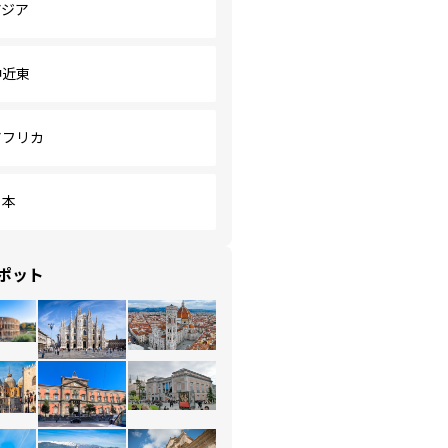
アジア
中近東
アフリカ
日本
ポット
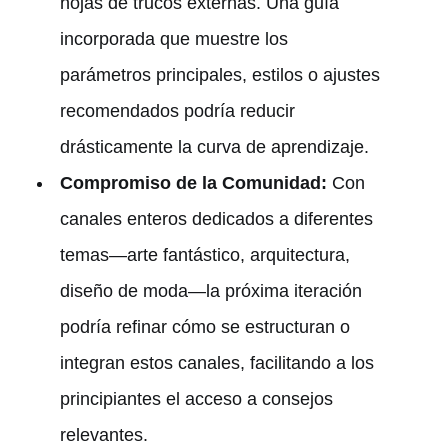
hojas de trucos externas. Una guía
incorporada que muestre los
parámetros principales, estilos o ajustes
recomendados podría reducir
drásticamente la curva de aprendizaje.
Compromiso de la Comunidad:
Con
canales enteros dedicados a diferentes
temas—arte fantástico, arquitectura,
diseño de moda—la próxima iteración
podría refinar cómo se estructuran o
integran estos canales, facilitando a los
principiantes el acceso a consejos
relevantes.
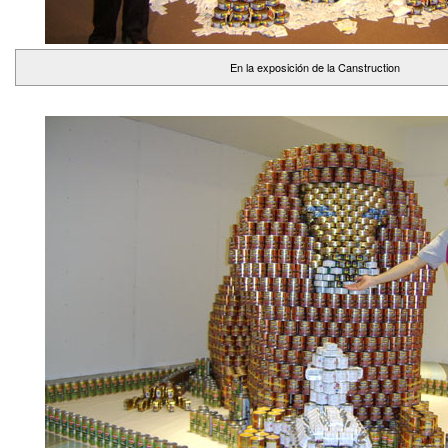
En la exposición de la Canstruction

...

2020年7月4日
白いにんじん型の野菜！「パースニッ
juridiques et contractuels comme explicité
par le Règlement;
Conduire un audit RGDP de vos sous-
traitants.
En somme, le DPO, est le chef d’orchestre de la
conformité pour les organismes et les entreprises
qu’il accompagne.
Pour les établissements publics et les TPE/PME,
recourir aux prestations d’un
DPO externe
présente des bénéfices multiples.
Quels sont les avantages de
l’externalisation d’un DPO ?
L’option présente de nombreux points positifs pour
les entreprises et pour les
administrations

**WHAT TO WORK ON**
Locate all lines in the listing above with the word "entreprises" and copy them.

**RESPONSE AREA**
conformité pour les organismes et les entreprises
les entreprises et pour les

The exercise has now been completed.